Le fonctionnement des groupes

Les organismes d'éducation populaire autonome sont sans but lucratif et contrôlés exclusivement par leurs membres donc ils sont indépendants des institutions et partis politiques.

La prise en charge par les citoyens et citoyennes commence à l'intérieur des groupes: elles et ils sont appelés à s'impliquer dans la vie de l'organisme (réunions informelles, comités de travail, conseil d'administration, assemblée générale). La vie associative est un apprentissage fondamental pour beaucoup de personnes, jusque-là isolées et souvent dévalorisées: on y apprend à travailler en équipe, à faire valoir son point de vue, à prendre des responsabilités, à développer son esprit critique, sa connaissance de soi et du milieu, à se doter d'objectifs personnels et collectifs. Le seul fait pour les membres de briser leur isolement et de participer de plein droit à la vie sociale est énorme.

Par vie associative nous entendons tout le travail d'organisation et de regroupement qui se fait dans chaque groupe. Il s'agit tout autant de l'assemblée générale où souvent des personnes auront à décider des choses collectivement pour la première fois de leur vie que du comité de participant-e-s où des personnes apprennent à "oser" prendre la parole et donner leur opinion.

Les groupes sont donc des lieux privilégiés pour favoriser une prise en charge des questions sociales, culturelles, politiques et économiques par l'ensemble des citoyens et citoyennes. Il faut sans cesse se rappeler que le droit d'association a été gagné de haute lutte. Ce droit demeure lettre morte s'il n'est accompagné d'un soutien effectif à la vie associative.

La démarche éducative

De par le fonctionnement démocratique des groupes d'éducation populaire, les problématiques soulevées sont collées aux réalités des populations, elles en sont même issues bien souvent. Chaque personne contrôle le cadre de sa formation et en détermine la forme et le contenu. Elle est amenée à développer une réflexion critique sur sa réalité ainsi que des solutions collectives. Formation et action sont intimement liées.

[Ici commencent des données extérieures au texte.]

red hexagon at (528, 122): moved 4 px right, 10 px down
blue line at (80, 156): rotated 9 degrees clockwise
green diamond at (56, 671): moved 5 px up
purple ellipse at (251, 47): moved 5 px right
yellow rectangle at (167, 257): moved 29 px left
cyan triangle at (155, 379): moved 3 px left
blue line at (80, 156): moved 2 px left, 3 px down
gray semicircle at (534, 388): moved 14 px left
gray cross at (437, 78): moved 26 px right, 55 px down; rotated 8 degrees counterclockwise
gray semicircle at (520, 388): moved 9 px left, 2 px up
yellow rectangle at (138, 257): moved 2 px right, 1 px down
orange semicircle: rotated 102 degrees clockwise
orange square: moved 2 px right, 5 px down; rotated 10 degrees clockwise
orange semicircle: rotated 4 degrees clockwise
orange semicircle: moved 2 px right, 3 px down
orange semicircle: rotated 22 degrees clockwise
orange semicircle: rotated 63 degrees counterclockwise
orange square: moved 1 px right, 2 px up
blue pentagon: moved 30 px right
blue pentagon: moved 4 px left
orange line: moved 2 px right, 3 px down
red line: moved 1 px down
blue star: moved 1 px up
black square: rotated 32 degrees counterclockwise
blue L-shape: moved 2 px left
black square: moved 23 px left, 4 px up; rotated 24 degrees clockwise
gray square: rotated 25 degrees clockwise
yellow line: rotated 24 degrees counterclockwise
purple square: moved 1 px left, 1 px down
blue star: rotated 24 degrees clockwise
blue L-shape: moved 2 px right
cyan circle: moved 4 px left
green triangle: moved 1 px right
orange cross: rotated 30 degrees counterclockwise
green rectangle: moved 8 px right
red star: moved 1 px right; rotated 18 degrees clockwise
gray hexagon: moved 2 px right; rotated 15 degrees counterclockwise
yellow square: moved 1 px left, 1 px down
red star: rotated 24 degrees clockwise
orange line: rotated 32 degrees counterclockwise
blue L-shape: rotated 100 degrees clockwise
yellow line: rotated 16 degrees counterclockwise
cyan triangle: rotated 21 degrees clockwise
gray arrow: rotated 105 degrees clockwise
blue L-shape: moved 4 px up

Il faut souligner la créativité, l'originalité des méthodes utilisées par les participant-e-s. Qu'il s'agisse de se regrouper pour cuisiner et se questionner sur comment améliorer nos conditions de vie et on se retrouve avec des cuisines collectives ou un restaurant populaire.

Dans d'autres groupes, on utilisera la publication d'un journal ou de dépliants pour travailler et se former en apprenant des choses à notre rythme. C'est parfois avec les moyens audio-visuels comme la radio et la télévision communautaires que se réalise cette démarche.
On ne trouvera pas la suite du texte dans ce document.